HOW CAN IT BE A BUS?

- We already know that a bus is a shared medium
  - Everybody hears what others talk
- But the **USB is a tree**!
- It is still a bus
  - It has a single master: the root hub
  - Everybody hears what the master says (it is broadcasted in the tree)
  - The target device listens, the other do not listen
  - Messages sent by the target device reach the master in a bottom-up manner
- Arbitration is not needed
  - Since we have only one master
  - Nobody can talk unless the master gives permission
- If it is a bus, it has its drawbacks as well:
  - The more devices are connected, to slower it is



- The communication is organized in **transactions**
- All transactions are initiated by the master (root hub)
- Contents:
  - ID of the target device
  - Direction (input or output transaction)
  - The data to transmit
    - Output transactions: the data is driven by the root hub
    - Input transactions: the data is driven by the target device
- The transactions are carried by **frames** 
  - Each frame takes a given amount of time
    - USB 1.1 full speed: 1 ms/frame, 1500 byte payload
    - USB 2.0 high speed: 125 µs/frame, 7500 byte payload
  - Each frame can carry several transactions
  - Frames can carry only entire transactions (may not be fully filled)





- Transfer mode: how to transmit data
  - Bulk
    - To transmit large amount of data, in an error-free way
    - No delay guarantee
    - Examples: external hard disk, printer, scanner, pendrive, etc.
  - Isochronous
    - Real-time transfer for delay sensitive devices
    - Does not ensure error-free transmission
    - Examples: USB microphone, webcam, etc.
  - Interrupt
    - There is no interrupt in USB  $\rightarrow$  it is simulated by polling!
    - Interrupts are transmitted with delay guarantee and in an errorfree way
    - Examples: human interface devices (keyboard, mouse, etc.)
  - Control
    - Error-free transmission with delay guarantee
    - Message format is specified by the USB standard



#### **FILLING THE FRAMES**

- Bandwidth management
  - Isochronous and interrupt transactions have priority
    - But can not occupy more than 90% of the frame capacity
    - If a new device is connected, and the 90% limit would be exceeded with it
      - $\rightarrow$  the device is not allowed to join the USB system
  - Control transactions have priority in the remaining 10% of the frame
  - Rest: for bulk transactions





# THE DATA TRANSMISSION PROCESS





- When the system boots, or when a new device is connected
- The hub detects that a new device is connected
- The USB driver asks all hubs whether a new device is connected from time to time.

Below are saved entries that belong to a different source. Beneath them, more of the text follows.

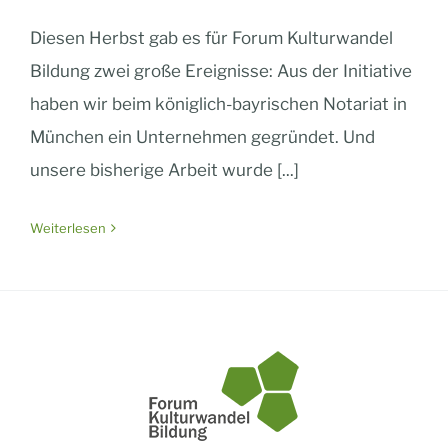
Diesen Herbst gab es für Forum Kulturwandel
Bildung zwei große Ereignisse: Aus der Initiative
haben wir beim königlich-bayrischen Notariat in
München ein Unternehmen gegründet. Und
unsere bisherige Arbeit wurde [...]
Weiterlesen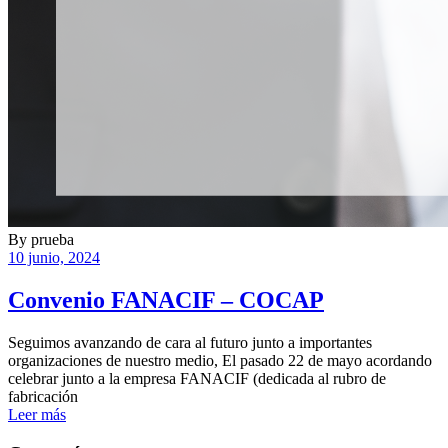
By
prueba
10 junio, 2024
Convenio FANACIF – COCAP
Seguimos avanzando de cara al futuro junto a importantes
organizaciones de nuestro medio, El pasado 22 de mayo acordando
celebrar junto a la empresa FANACIF (dedicada al rubro de
fabricación
Leer más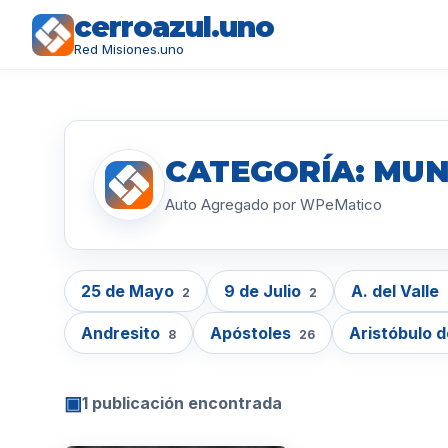
cerroazul.uno
Red Misiones.uno
CATEGORÍA: MUN
Auto Agregado por WPeMatico
25 de Mayo
9 de Julio
A. del Valle
2
2
Andresito
Apóstoles
Aristóbulo d
8
26
▣
1 publicación encontrada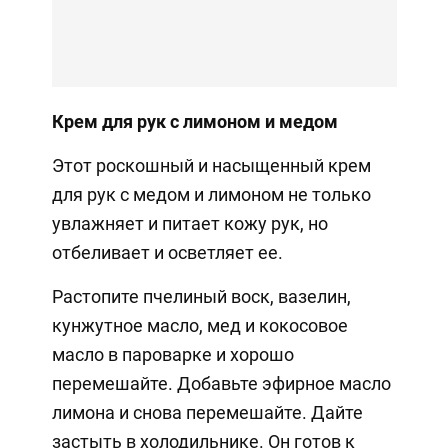
Крем для рук с лимоном и медом
Этот роскошный и насыщенный крем
для рук с медом и лимоном не только
увлажняет и питает кожу рук, но
отбеливает и осветляет ее.
Растопите пчелиный воск, вазелин,
кунжутное масло, мед и кокосовое
масло в пароварке и хорошо
перемешайте. Добавьте эфирное масло
лимона и снова перемешайте. Дайте
застыть в холодильнике. Он готов к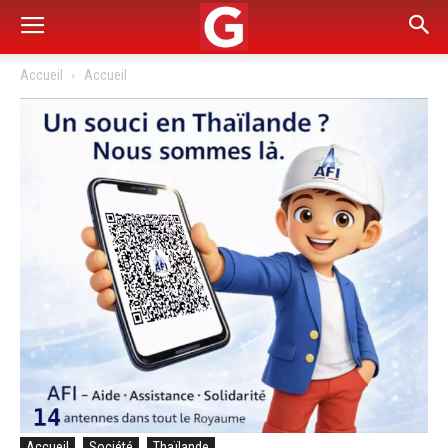
Accueil
Accueil
Accueil
Société
Thaïlande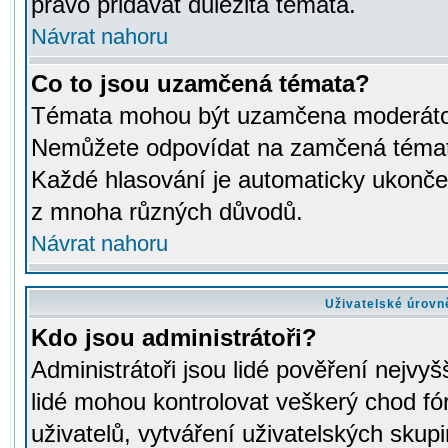
právo přidávat důležitá témata.
Návrat nahoru
Co to jsou uzamčená témata?
Témata mohou být uzamčena moderáto
Nemůžete odpovídat na zamčená témata
Každé hlasování je automaticky ukon
z mnoha různých důvodů.
Návrat nahoru
Uživatelské úrovn
Kdo jsou administrátoři?
Administrátoři jsou lidé pověření nejvyš
lidé mohou kontrolovat veškerý chod fó
uživatelů, vytváření uživatelských skup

If yes,
  - It tells the hub to reset that port After the Reset the device answers transactions sent to address 0
  - Reads the device descriptors of the device (By control transactions sent to address 0)
  - It contains the vendor ID, device ID, device class, parameters, etc.
  - Assigns a unique address to the device (By a control transaction sent to address 0)
  - Checks if it can enter the USB system
    - Can its power demand be served
    - Can its isochronous and interrupt bandwidth demand be served
- If yes, it can enter and start answering transactions





- USB 1.1:
  - LS: low speed, 1.5 Mb/s
  - FS: full speed, 12 Mb/s
- USB 2.0:
  - HS: high speed, 480 Mb/s
  - LS, FS remains (by maintaining the compatibility is not trivial)
  - Smaller differences
    - In flow control
    - In frame sizes
- USB 3.0:
  - SS: super speed, 5 Gb/s
  - Completely different physical transmission of the transactions!
- USB 3.1:
  - **SS+**: super speed+, 10 Gb/s
- USB 3.2:
  - Even higher throughput with more lanes



#### USB 3.0 SUPERSPEED TRANSACTIONS

- What did not change:
  - Tree topology, with hubs at the nodes
  - The 4 transfer types
  - Configuration is performed the same way
  - Root hub is still the only master  $\rightarrow$  No change at software level
- What did change:
  - Almost everything at the physical level. A completely new system.
  - Compatibility: USB 3.0 is composed by two buses next to each other
    - An USB 2.0 bus for LS, FS, and HS transactions
    - A separate bus for the SS transactions
  - It does not broadcast transactions any more
    - Transactions are routed
    - Hubs forward the data to a single port only, where the target device is
  - Store and forward packet transmission
    - The hub waits till the entire transaction arrives, and forwards it only after that
  - There are four wires instead of two to transmit data
    - To allow parallel communication in up- and downward direction
    - Just like in the case of PCI Express (bit scrambling, 8/10 encoding, etc.)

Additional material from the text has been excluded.